Suppose I have something like the following vector:
text <- as.character(c("string1", "str2ing", "3string", "stringFOUR", "5tring", "string6", "s7ring", "string8", "string9", "string10"))
I want to execute a loop that does pair-wise comparisons of the edit distance of all possible combinations of these strings (ex: string 1 to string 2, string 1 to string 3, and so forth). The output should be in a matrix form with rows equal to number of strings and columns equal to number of strings.
I have the following code below:
#Matrix of pair-wise combinations
m <- expand.grid(text,text)
#Define number of strings
n <- c(1:10)
#Begin loop; "method='osa'" in stringdist is default
for (i in 1:10) {
n[i] <- stringdist(m[i,1], m[i,2], method="osa")
write.csv(data.frame(distance=n[i]),file="/File/Path/output.csv",append=TRUE)
print(n[i])
flush.console()
}
The stringdist() function is from the stringdist{} package but the function is also bundled in the base utils package as adist()
My question is, why is my loop not writing the results as a matrix, and how do I stop the loop from overwriting each individual distance calculation (ie: save all results in matrix form)?
I would suggest using stringdistmatrix
instead of stringdist
(especially if you are using expand.grid
)
res <- stringdistmatrix(text, text)
dimnames(res) <- list(text, text)
write.csv(res, "file.csv")
As for your concrete question: "My question is, why is my loop not writing the results as a matrix"
It is not clear why you would expect the output to be a matrix? You are calculating an element at a time, saving it to a vector and then writing that vector to disk.
Also, you should be aware that the arugments of write.csv
are mostly useless (they are there, I believe, just to remind the user of what the defaults are).

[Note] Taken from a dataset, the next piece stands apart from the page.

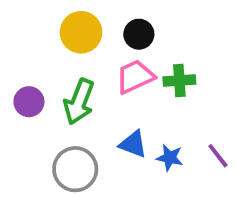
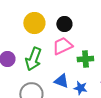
green cross: (179, 80) -> (85, 59), moved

Use write.table
instead
If you want to do this iteratively, I would do the following:
# Column names, outputted only one time
write.table(rbind(names(data.frame(i=1, distance=n[1])))
,file="~/Desktop/output.csv",append=FALSE # <~~ Don't append for first run.
, sep=",", col.names=FALSE, row.names=FALSE)
for (i in 1:10) {
n[[i]] <- stringdist(m[i,1], m[i,2], method="osa")
write.table(data.frame(i=i, distance=n[i]),file="~/Desktop/output.csv"
,append=TRUE, sep=",", col.names=FALSE, row.names=FALSE)
print(n[[i]])
flush.console()
}